▸ REQUIRED WORK: The reply must repeat the listing below exactly and carry none of its pictures.

---*---

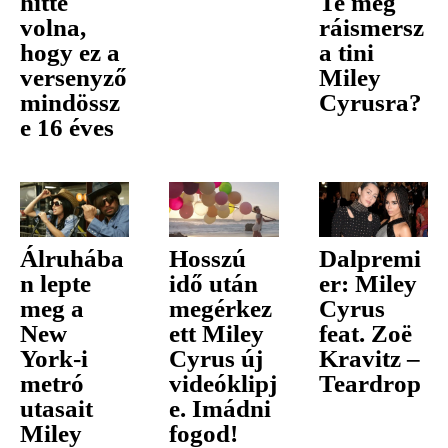
hitte
Te még
volna,
ráismersz
hogy ez a
a tini
versenyző
Miley
mindössz
Cyrusra?
e 16 éves
Álruhába
Hosszú
Dalpremi
n lepte
idő után
er: Miley
meg a
megérkez
Cyrus
New
ett Miley
feat. Zoë
York-i
Cyrus új
Kravitz –
metró
videóklipj
Teardrop
utasait
e. Imádni
Miley
fogod!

---*---

▸ PROBLEM SOLUTION:
hitte
Te még
volna,
ráismersz
hogy ez a
a tini
versenyző
Miley
mindössz
Cyrusra?
e 16 éves
Álruhába
Hosszú
Dalpremi
n lepte
idő után
er: Miley
meg a
megérkez
Cyrus
New
ett Miley
feat. Zoë
York-i
Cyrus új
Kravitz –
metró
videóklipj
Teardrop
utasait
e. Imádni
Miley
fogod!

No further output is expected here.